Background information
- Origin: Los Angeles, California, U.S.
- Genres: Indie rock
- Years active: 1999–present
- Labels: Palm Pictures Majordomo Records

= Earlimart (band) =

Band in Los Angeles, California, United States

Earlimart is an American indie rock band formed in 1998 in Los Angeles, California, United States, and named after the town of Earlimart, California. The main members are Aaron Espinoza and Ariana Murray. Their early sound has been described as "post-punk", and compared to that of Pavement, Pixies, Sonic Youth and Sparklehorse; later music has been compared to that of Grandaddy and Elliott Smith.

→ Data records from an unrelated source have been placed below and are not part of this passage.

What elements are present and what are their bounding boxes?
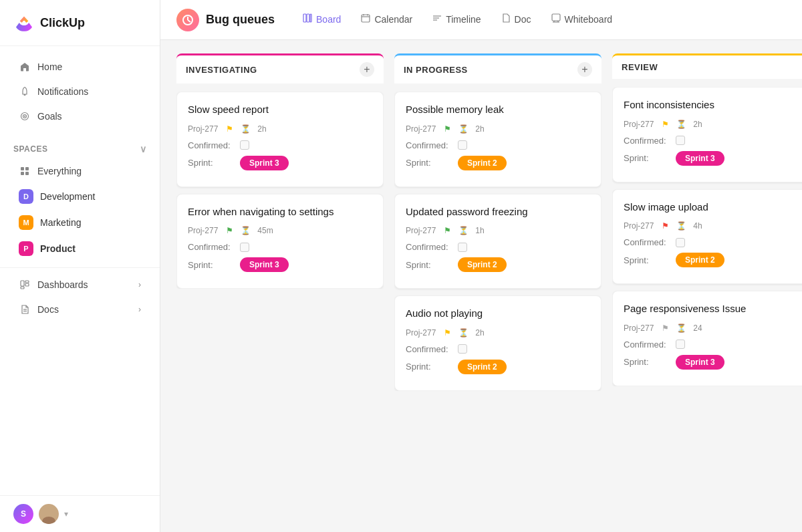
- everything-grid-icon: [19, 165, 31, 177]
- bell-icon: [19, 86, 31, 98]
- column-add-in-progress-button[interactable]: +: [577, 62, 592, 77]
- card-meta-error-navigating: Proj-277 ⚑ ⏳ 45m: [188, 226, 372, 235]
- card-password-freezing: Updated password freezing Proj-277 ⚑ ⏳ 1…: [394, 194, 602, 289]
- sprint-badge-page-responsiveness[interactable]: Sprint 3: [676, 355, 724, 370]
- doc-tab-icon: [501, 13, 511, 25]
- home-icon: [19, 61, 31, 73]
- sprint-row-memory-leak: Sprint: Sprint 2: [406, 156, 590, 170]
- card-meta-page-responsiveness: Proj-277 ⚑ ⏳ 24: [624, 323, 802, 333]
- confirmed-label-2: Confirmed:: [188, 242, 235, 252]
- tab-doc[interactable]: Doc: [492, 0, 541, 39]
- tab-calendar[interactable]: Calendar: [352, 0, 422, 39]
- tab-timeline[interactable]: Timeline: [423, 0, 490, 39]
- hourglass-icon-password-freezing: ⏳: [458, 226, 469, 235]
- sprint-badge-font-inconsistencies[interactable]: Sprint 3: [676, 151, 724, 166]
- confirmed-checkbox-slow-image-upload[interactable]: [676, 238, 685, 247]
- tab-whiteboard[interactable]: Whiteboard: [542, 0, 622, 39]
- tab-board[interactable]: Board: [293, 0, 350, 39]
- time-font-inconsistencies: 2h: [693, 120, 702, 129]
- column-add-investigating-button[interactable]: +: [360, 62, 374, 77]
- sprint-badge-audio-not-playing[interactable]: Sprint 2: [458, 360, 507, 374]
- sprint-badge-slow-speed[interactable]: Sprint 3: [240, 156, 289, 170]
- tab-doc-label: Doc: [515, 14, 531, 25]
- topbar-tabs: Board Calendar Timeline Doc: [293, 0, 622, 39]
- card-title-font-inconsistencies: Font inconsistencies: [624, 98, 802, 112]
- sidebar-item-notifications[interactable]: Notifications: [5, 80, 154, 104]
- column-title-investigating: INVESTIGATING: [186, 65, 257, 75]
- sprint-label-5: Sprint:: [406, 362, 452, 372]
- sidebar-item-goals-label: Goals: [37, 111, 62, 122]
- card-meta-slow-speed: Proj-277 ⚑ ⏳ 2h: [188, 124, 372, 134]
- confirmed-checkbox-audio-not-playing[interactable]: [458, 344, 467, 354]
- svg-rect-6: [21, 172, 24, 175]
- hourglass-icon-slow-image-upload: ⏳: [676, 221, 686, 231]
- svg-rect-20: [307, 14, 309, 22]
- sprint-badge-error-navigating[interactable]: Sprint 3: [240, 257, 289, 272]
- sidebar-item-docs[interactable]: Docs ›: [5, 297, 154, 321]
- card-proj-slow-speed: Proj-277: [188, 124, 218, 134]
- svg-rect-11: [21, 287, 24, 289]
- sprint-badge-password-freezing[interactable]: Sprint 2: [458, 257, 507, 272]
- confirmed-checkbox-error-navigating[interactable]: [240, 243, 249, 252]
- sprint-row-error-navigating: Sprint: Sprint 3: [188, 257, 372, 272]
- hourglass-icon-audio-not-playing: ⏳: [458, 328, 469, 338]
- topbar: Bug queues Board Calendar Timeline: [160, 0, 802, 40]
- sidebar-item-dashboards[interactable]: Dashboards ›: [5, 273, 154, 297]
- svg-line-18: [188, 20, 190, 22]
- sidebar-item-product[interactable]: P Product: [5, 236, 154, 261]
- sidebar-item-development[interactable]: D Development: [5, 184, 154, 209]
- sidebar-item-goals[interactable]: Goals: [5, 104, 154, 128]
- hourglass-icon-page-responsiveness: ⏳: [676, 323, 686, 333]
- tab-calendar-label: Calendar: [374, 14, 412, 25]
- sprint-row-audio-not-playing: Sprint: Sprint 2: [406, 360, 590, 374]
- sidebar-item-dashboards-label: Dashboards: [37, 279, 88, 290]
- flag-icon-slow-speed: ⚑: [225, 124, 234, 134]
- flag-icon-page-responsiveness: ⚑: [660, 323, 670, 333]
- sprint-badge-slow-image-upload[interactable]: Sprint 2: [676, 253, 724, 267]
- page-title-icon: [176, 9, 199, 31]
- sidebar-item-everything[interactable]: Everything: [5, 159, 154, 183]
- confirmed-checkbox-slow-speed[interactable]: [240, 140, 249, 150]
- card-proj-font-inconsistencies: Proj-277: [624, 120, 654, 129]
- confirmed-checkbox-password-freezing[interactable]: [458, 243, 467, 252]
- card-title-memory-leak: Possible memory leak: [406, 103, 590, 116]
- svg-rect-10: [25, 281, 29, 283]
- sidebar-item-marketing[interactable]: M Marketing: [5, 210, 154, 235]
- time-slow-speed: 2h: [257, 124, 266, 134]
- board-tab-icon: [303, 13, 312, 25]
- card-meta-password-freezing: Proj-277 ⚑ ⏳ 1h: [406, 226, 590, 235]
- hourglass-icon-error-navigating: ⏳: [241, 226, 251, 235]
- sidebar-sections: Dashboards › Docs ›: [0, 267, 160, 326]
- svg-point-3: [24, 116, 25, 117]
- column-header-investigating: INVESTIGATING +: [176, 53, 384, 84]
- user-avatar-photo[interactable]: [39, 504, 59, 524]
- column-title-review: REVIEW: [622, 62, 658, 72]
- sidebar-item-home[interactable]: Home: [5, 55, 154, 79]
- confirmed-checkbox-page-responsiveness[interactable]: [676, 340, 685, 349]
- time-memory-leak: 2h: [475, 124, 484, 134]
- sprint-label: Sprint:: [188, 158, 235, 168]
- user-dropdown-icon[interactable]: ▾: [64, 509, 68, 519]
- column-title-in-progress: IN PROGRESS: [404, 65, 468, 75]
- confirmed-row-error-navigating: Confirmed:: [188, 242, 372, 252]
- confirmed-label-5: Confirmed:: [406, 344, 452, 354]
- hourglass-icon-font-inconsistencies: ⏳: [676, 120, 686, 129]
- svg-point-15: [42, 517, 55, 524]
- logo: ClickUp: [0, 0, 160, 46]
- column-header-review: REVIEW: [612, 53, 802, 79]
- clickup-logo-icon: [13, 12, 35, 33]
- confirmed-row-audio-not-playing: Confirmed:: [406, 344, 590, 354]
- card-slow-image-upload: Slow image upload Proj-277 ⚑ ⏳ 4h Confir…: [612, 189, 802, 285]
- svg-rect-7: [25, 172, 29, 175]
- card-title-error-navigating: Error when navigating to settings: [188, 205, 372, 219]
- confirmed-label-3: Confirmed:: [406, 140, 452, 150]
- card-title-slow-image-upload: Slow image upload: [624, 201, 802, 214]
- user-avatar-initial[interactable]: S: [13, 504, 33, 524]
- confirmed-checkbox-memory-leak[interactable]: [458, 140, 467, 150]
- sprint-badge-memory-leak[interactable]: Sprint 2: [458, 156, 507, 170]
- confirmed-row-password-freezing: Confirmed:: [406, 242, 590, 252]
- confirmed-checkbox-font-inconsistencies[interactable]: [676, 136, 685, 145]
- marketing-badge: M: [19, 215, 33, 230]
- confirmed-label-6: Confirmed:: [624, 136, 670, 146]
- confirmed-row-slow-image-upload: Confirmed:: [624, 237, 802, 247]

In 2009, Espinoza and Murray joined with Jason Lytle and Aaron Burtch of Grandaddy to record an album entitled I Heart California, which was released in 2010 under the name Admiral Radley.

A new Earlimart album was announced during a 2026 tour, the first since System Preferences in 2012. Espinoza stated that the album is essentially done, and while he wasn't sure exactly, he is hoping for a 2027 release.

==Members==
Current:
- Aaron Espinoza - singer/guitar
- Ariana Murray - bass/keyboard/singer
- Josh Finklea - piano/synth/guitar

Past/Rotating:
- Davey Latter
- Solon Bixler
- Jim Fairchild
- Scott McPherson
- Joel Graves
- Derek Brown
- Russell Pollard
- Brian Aubert
- Andrew Lynch
- Brian Thornell
- John Schlue (visuals)
- David Bowie (short term member)
- Riley Ceyote

==Discography==
- Filthy Doorways (November 22, 1999)
- Kingdom of Champions (October 17, 2000)
- The Avenues (EP) (January 21, 2003)
- Everyone Down Here (April 22, 2003)
- Treble and Tremble (September 28, 2004)
- Answers and Questions (Single) (July 25, 2006)
- Mentor Tormentor (August 21, 2007)
- Hymn and Her (July 1, 2008)
- System Preferences (September 2012)

==Appearances in other media==
- "Happy Alone" from the album Mentor Tormentor was used in the films Humboldt County (2008) and TiMER (2009).
- "The World" from the album Mentor Tormentor was played on Life during the discovery of a body in the episode titled "Initiative 38" (season 2, episode 20).
- "Town Where You Belong" from the album Hymn and Her was featured in an episode of ER and an episode of One Tree Hill (2008).
- "The World" from the album Mentor Tormentor was played during the season two premiere of Dollhouse when Claire Saunders left and Boyd found her note.
- "We Drink On The Job" from the album Everyone Down Here was featured in a first-season episode of the American drama show The O.C.
- "It's Okay To Think About Ending" from the album Treble and Tremble was played in the American TV series House.
- "Bloody Nose" from the album Mentor Tormentor was featured in an episode of One Tree Hill (season 5, episode 3).
- "Interloper" from the EP "The Avenues" was featured in an episode in the American TV series The Vampire Diaries.
- "Interloper" from "The Avenues" played in the background during a scene in the American TV series Six Feet Under.
- "Face down in the right town" from the album Hymn and Her was featured in an episode of One Tree Hill (season 6, episode 2).
- "All They Ever Do Is Talk" from the album Treble and Tremble was featured in the episode of Veronica Mars titled Clash of the Tritons.
- "Before It Gets Better" from the album Hymn and Her was featured in the last scene of Ugly Bettys 61st episode, Rabbit Test
- "Broke the Furniture" from the album Treble and Tremble plays during the closing credits of Keiran Mulroney's 2009 film Paper Man.
- "Nevermind the Phonecalls" from the album Mentor Tormentor in the E09 S2 of Shameless.
- "We Drink On The Job" from the album Everyone Down Here was featured in the American film The Art of Getting By.
- "The World" from the album Mentor Tormentor was featured in episode 60, titled "Not Just a Pretty Face," of the USA Network television series Suits.